To pay off or borrow more is the question facing Canadians: Don Pittis
As recession threatens and an election beckons is it time for us to borrow or time to shuck debt?
Two side-by-side transit ads on my morning commute this week seemed to define a Canadian predicament.
(My apologies to the people I had to nudge out of the way to snap pictures.)
What came to mind was that classic trope of a cartoon devil on one shoulder and an angel on the other, each arguing for the hearts of Canadians.
It's an idea that encapsulates some new data out this week on consumer borrowing — and it could be a factor in the coming federal election.
One ad, from Magical Credit, pictured a youth apparently elated to be able say "abracadabra" and get up to $20,000 to pay off "urgent bills."
The other ad — perhaps appealing to people who had tried the first option and repented — was from insolvency trustee Farber, offering a chance to eliminate your debt and live debt-free. "Live happier!" it exclaimed.
Best route to happiness?
It's a question many Canadians may be asking themselves: As individuals, should we be borrowing more to boost the economy? Or be paying down debt in anticipation of weathering an anticipated storm? Which is the route to true happiness?
As we head into a federal election campaign, new bits of data provide food for thought about how Canadians are responding to fears of a potential future recession that is now so often in the news.
From the Office of the Superintendent of Bankruptcy Canada, there was a disclosure that consumer insolvencies are on the way up, rising nearly 17 per cent from one year ago.
It is important to realize that while the percentage increase is high, the absolute number of insolvencies — in the order of 10,000 a month — remains a tiny proportion of the more than 37 million Canadians and their households.
Another proviso is that the vast majority of these insolvencies are negotiated settlements where people have agreed to new terms of payment; actual bankruptcies are up less than three per cent.
A sign of change?
The change over the year, however, seems to indicate something is happening — and it is quite different from the happy economic news of the past few weeks.
"It could be an indication of where the economy is heading," said Terry Goodtrack, CEO of AFOA Canada and an adviser to the government on financial literacy.
But Goodtrack says any individual statistic is open to different interpretations. For example, insolvencies may follow a period of economic optimism, where some people simply got in too deep.
The robust job creation announced last Friday was just the latest in a series of positive economic indicators; rising wages, a 3.7 per cent annualized growth rate and a resurgence in real estate sales have all been recent indicators of strength.
Such economic signals are being watched closely by the Bank of Canada's Stephen Poloz, but they will also be monitored by political parties vying for your votes. If these insolvency numbers are hinting at a swing in the economy toward gloom in the coming month, that could play an important role in an election that currently seems like a horse race.

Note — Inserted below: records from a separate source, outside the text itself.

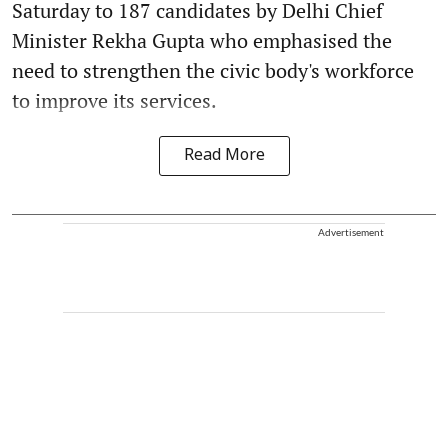
Saturday to 187 candidates by Delhi Chief
Minister Rekha Gupta who emphasised the
need to strengthen the civic body's workforce
to improve its services.
Read More
Advertisement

A new report out yesterday from the research group Investor Economics on Canada's household balance sheet points to a different indicator on debt.
"The final months of 2018 delivered a sobering message to Canadian households and the financial services industry alike, with market concerns over Brexit, a U.S.-China trade war, and other factors depressing asset valuations and prompting a rise in interest rates," said Investor Economics CEO Goshka Folda in a statement.
The impact of that year-end gloom, the report said, is that Canadians have increasingly turned from tucking money away in bank accounts and other investments, to instead using it to pay down debt.
Once again, while the absolute numbers involved are not enough to budge Canadian debt loads that remain above 175 per cent of income, it is an indicator that people may be battening down for harder times.
And it is one more sign of the self-fulfilling prophecy that can contribute to recession: Consumers borrow less and spend less. As spending falls, or in anticipation of it, businesses borrow less and invest less. And the entire economy shrinks.
That is why some economists want the Bank of Canada to cut interest rates. In theory, making money less expensive to borrow will make people and businesses borrow more, making the economy stronger.
In that way of thinking, it is Magical Credit and its abracadabra that is the angel on your shoulder. The idea of living debt-free, then, is the devil because it shrinks the economy.
Encouraging borrowing with rate cuts and government deficit spending may work for national economies. But when it comes to transit ads that are likely targeting "people who are not very financially literate," Goodtrack says borrowing to pay urgent bills is no solution.
"Here's a quick fix that is going to get you even worse into debt, right?"
In fact, for transit-riding consumers, he says he's not crazy about either of those advertising messages. Instead, he said, the answer is contacting one of the country's many non-profit credit counselling agencies.
For Canada and its voters, the choice may not be so easy.